• WHAT YOU ARE ASKED TO DO
Nothing but the lines from the one containing "The SUMMA Gala: A uniquely moving event" through the end of the data below may appear in the response, each one exact.

[AVAILABLE DATA — start]

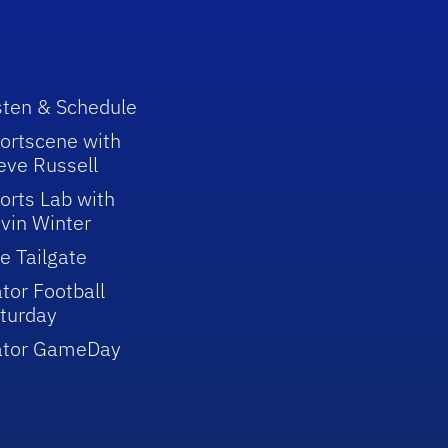
sten & Schedule
ortscene with
eve Russell
orts Lab with
vin Winter
e Tailgate
tor Football
turday
ator GameDay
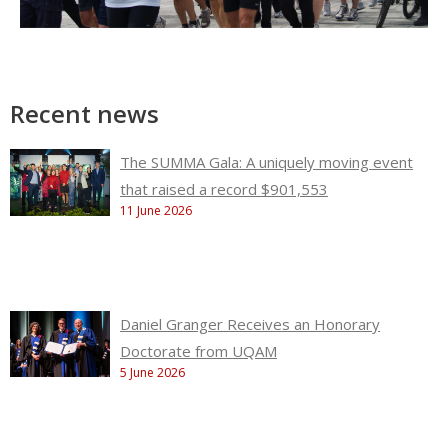
Recent news
The SUMMA Gala: A uniquely moving event
that raised a record $901,553
11 June 2026
Daniel Granger Receives an Honorary
Doctorate from UQAM
5 June 2026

[AVAILABLE DATA — finish]

• SOLVED PROBLEM
The SUMMA Gala: A uniquely moving event
that raised a record $901,553
11 June 2026
Daniel Granger Receives an Honorary
Doctorate from UQAM
5 June 2026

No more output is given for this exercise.